§ **Supplied material**:
◆ ◆ ◆ ◆ ◆
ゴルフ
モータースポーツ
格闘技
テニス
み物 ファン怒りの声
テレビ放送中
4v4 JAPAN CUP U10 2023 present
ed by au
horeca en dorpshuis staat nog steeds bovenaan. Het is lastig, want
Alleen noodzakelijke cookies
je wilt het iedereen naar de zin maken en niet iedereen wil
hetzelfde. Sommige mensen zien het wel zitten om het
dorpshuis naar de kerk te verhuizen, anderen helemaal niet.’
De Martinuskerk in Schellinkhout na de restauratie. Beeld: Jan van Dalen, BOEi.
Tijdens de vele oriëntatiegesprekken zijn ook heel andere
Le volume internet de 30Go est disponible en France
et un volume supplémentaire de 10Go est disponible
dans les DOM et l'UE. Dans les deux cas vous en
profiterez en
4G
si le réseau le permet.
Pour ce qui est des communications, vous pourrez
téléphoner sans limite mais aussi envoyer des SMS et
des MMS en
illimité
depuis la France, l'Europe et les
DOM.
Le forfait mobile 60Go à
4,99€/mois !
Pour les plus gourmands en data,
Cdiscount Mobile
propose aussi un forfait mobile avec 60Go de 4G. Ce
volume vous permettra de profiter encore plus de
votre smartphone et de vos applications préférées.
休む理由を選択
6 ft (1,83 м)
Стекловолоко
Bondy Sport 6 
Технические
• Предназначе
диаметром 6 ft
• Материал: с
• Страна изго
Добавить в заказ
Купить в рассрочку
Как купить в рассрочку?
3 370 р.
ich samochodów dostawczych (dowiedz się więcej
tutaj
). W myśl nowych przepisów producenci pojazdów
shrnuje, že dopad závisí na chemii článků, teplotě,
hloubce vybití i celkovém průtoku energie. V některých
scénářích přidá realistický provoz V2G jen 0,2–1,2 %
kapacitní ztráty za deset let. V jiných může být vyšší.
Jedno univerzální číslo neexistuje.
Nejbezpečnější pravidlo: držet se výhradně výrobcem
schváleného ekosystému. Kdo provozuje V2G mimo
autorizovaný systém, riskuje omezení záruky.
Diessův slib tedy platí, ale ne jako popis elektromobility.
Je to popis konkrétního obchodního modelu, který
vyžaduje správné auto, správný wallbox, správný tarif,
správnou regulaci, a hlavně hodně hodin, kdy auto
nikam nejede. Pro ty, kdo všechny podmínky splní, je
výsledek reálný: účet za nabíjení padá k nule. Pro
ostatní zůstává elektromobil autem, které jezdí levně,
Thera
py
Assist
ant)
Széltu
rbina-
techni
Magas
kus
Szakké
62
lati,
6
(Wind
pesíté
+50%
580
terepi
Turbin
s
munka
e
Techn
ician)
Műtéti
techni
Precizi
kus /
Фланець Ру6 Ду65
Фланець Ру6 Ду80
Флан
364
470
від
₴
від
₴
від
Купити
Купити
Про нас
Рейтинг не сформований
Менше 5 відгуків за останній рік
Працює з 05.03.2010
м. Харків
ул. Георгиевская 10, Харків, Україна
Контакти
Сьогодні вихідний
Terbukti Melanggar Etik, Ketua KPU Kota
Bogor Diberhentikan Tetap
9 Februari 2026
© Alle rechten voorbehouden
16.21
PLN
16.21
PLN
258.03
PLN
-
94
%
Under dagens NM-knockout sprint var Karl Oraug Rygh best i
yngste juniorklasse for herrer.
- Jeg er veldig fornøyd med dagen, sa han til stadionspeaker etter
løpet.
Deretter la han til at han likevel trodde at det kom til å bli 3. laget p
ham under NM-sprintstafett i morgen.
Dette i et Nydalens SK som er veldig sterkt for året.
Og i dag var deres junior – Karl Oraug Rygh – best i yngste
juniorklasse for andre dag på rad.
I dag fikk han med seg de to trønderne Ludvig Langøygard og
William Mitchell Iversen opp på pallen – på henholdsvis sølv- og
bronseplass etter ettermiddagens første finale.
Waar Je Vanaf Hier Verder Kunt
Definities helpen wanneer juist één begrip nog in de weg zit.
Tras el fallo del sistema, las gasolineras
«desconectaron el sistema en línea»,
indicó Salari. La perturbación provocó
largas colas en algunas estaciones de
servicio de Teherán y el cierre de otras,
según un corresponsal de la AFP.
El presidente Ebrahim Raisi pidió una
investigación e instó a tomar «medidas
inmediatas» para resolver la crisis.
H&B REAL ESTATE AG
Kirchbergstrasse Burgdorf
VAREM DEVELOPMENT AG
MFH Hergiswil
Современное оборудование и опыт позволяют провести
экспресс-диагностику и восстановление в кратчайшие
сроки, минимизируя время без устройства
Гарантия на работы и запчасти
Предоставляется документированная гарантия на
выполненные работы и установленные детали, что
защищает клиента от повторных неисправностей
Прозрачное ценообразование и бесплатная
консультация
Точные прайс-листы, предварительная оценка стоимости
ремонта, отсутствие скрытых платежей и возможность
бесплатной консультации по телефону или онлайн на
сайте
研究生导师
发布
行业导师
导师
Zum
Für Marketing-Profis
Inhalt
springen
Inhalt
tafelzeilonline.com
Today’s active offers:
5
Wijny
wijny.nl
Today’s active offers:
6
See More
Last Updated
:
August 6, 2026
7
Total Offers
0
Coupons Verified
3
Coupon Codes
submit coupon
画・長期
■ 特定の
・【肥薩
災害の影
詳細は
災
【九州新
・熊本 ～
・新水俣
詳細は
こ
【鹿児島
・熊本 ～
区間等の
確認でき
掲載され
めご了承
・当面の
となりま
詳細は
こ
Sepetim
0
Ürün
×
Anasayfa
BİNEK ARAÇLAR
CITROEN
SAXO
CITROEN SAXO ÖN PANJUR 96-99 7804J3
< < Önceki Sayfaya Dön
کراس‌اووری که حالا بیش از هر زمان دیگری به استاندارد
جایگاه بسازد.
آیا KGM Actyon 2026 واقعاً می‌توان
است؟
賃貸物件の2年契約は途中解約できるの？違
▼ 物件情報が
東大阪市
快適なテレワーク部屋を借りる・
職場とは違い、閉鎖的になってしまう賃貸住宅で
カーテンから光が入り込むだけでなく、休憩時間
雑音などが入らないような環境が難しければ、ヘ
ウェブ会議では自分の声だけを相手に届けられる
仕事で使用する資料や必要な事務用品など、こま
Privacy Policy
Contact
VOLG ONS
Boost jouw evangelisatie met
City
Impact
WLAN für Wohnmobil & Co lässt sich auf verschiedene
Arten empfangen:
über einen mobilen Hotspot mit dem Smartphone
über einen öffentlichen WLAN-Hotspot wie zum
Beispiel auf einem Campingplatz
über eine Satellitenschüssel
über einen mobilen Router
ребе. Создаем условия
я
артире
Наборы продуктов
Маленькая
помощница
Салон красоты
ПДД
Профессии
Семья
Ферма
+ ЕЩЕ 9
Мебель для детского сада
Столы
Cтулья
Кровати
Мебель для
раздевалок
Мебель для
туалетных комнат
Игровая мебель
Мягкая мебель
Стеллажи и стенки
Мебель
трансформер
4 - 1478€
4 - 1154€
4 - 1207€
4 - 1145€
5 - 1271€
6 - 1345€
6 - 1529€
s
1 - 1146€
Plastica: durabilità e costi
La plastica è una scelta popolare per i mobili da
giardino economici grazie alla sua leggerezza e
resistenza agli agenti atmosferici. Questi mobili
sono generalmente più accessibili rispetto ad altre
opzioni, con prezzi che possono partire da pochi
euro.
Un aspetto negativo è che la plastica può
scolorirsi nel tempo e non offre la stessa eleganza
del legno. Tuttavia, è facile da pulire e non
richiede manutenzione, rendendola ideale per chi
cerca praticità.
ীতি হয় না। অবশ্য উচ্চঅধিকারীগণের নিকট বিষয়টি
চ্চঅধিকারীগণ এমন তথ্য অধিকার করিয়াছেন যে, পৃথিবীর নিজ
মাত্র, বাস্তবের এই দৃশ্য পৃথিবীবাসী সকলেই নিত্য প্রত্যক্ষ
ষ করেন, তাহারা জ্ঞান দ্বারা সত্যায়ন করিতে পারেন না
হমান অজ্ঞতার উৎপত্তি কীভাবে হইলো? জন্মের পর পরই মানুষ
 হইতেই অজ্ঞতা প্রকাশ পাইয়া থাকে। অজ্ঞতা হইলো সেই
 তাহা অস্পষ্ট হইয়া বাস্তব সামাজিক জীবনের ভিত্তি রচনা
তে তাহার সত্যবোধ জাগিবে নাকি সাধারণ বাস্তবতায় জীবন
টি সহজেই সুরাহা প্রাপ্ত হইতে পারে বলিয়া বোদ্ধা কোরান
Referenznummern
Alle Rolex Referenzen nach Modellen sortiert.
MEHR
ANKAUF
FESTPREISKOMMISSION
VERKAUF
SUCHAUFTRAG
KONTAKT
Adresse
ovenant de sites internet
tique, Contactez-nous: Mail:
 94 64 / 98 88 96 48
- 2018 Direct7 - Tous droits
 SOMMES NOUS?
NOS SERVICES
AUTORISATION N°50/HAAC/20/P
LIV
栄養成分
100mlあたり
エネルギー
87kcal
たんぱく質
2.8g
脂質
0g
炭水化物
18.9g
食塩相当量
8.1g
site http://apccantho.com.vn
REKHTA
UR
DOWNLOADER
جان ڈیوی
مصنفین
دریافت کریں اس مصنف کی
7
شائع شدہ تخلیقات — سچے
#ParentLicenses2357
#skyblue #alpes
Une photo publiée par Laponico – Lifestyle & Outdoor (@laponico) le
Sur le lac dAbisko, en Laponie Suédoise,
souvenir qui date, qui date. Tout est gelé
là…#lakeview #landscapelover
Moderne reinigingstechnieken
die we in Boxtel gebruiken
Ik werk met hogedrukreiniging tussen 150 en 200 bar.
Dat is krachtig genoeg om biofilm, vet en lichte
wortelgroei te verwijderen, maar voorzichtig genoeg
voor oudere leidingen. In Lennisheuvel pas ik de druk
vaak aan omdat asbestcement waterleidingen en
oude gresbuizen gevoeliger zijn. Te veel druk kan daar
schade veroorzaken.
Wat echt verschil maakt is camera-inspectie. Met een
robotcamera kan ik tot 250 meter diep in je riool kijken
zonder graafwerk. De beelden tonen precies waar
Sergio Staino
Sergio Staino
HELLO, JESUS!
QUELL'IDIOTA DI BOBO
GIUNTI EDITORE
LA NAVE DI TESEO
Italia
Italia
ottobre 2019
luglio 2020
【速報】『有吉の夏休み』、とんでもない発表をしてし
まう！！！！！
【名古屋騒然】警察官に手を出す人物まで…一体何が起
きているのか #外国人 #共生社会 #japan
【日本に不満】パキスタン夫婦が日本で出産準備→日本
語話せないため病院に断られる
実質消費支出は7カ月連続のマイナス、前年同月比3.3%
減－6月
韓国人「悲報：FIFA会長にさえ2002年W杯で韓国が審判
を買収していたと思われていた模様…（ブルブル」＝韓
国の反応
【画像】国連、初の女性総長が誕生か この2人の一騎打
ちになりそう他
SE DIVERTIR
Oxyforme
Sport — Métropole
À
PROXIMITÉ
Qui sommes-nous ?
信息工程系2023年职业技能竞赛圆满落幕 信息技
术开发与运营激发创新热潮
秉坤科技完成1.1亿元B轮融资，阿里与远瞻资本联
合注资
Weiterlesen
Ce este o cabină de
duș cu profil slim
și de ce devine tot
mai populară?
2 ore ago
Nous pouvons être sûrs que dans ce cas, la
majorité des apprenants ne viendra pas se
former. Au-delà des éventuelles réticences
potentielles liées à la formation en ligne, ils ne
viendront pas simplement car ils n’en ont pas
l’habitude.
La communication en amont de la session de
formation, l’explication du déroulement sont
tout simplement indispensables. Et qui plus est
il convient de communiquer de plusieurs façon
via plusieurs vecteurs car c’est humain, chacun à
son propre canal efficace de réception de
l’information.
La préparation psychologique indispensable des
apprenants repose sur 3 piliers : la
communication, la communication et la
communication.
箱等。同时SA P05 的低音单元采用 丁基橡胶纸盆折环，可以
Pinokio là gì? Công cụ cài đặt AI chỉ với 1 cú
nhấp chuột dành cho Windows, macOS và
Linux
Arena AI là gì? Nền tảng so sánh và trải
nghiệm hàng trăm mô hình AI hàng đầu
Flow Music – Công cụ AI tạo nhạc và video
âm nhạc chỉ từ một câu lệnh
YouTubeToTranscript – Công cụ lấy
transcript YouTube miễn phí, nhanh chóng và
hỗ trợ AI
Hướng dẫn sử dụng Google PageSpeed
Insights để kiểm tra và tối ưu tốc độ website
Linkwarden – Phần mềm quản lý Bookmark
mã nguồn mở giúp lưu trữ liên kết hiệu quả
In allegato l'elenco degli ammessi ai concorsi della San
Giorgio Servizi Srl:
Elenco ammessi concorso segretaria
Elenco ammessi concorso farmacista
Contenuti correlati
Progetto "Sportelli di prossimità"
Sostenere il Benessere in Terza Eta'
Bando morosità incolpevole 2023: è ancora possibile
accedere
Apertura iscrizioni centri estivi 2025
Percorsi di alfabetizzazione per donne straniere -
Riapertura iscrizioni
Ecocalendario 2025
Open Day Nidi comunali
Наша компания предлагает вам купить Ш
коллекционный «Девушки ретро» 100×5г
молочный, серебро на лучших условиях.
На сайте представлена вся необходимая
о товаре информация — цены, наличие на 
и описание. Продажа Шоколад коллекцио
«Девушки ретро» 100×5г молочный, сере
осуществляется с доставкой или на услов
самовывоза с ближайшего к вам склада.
◆ ◆ ◆ ◆ ◆
§ **Problem to solve**: Above are the records. Print exactly, and only, the lines from the line with "Alleen noodzakelijke cookies" to the line with "Tijdens de vele", both inclusive.

§ **Written answer**:
Alleen noodzakelijke cookies
je wilt het iedereen naar de zin maken en niet iedereen wil
hetzelfde. Sommige mensen zien het wel zitten om het
dorpshuis naar de kerk te verhuizen, anderen helemaal niet.’
De Martinuskerk in Schellinkhout na de restauratie. Beeld: Jan van Dalen, BOEi.
Tijdens de vele oriëntatiegesprekken zijn ook heel andere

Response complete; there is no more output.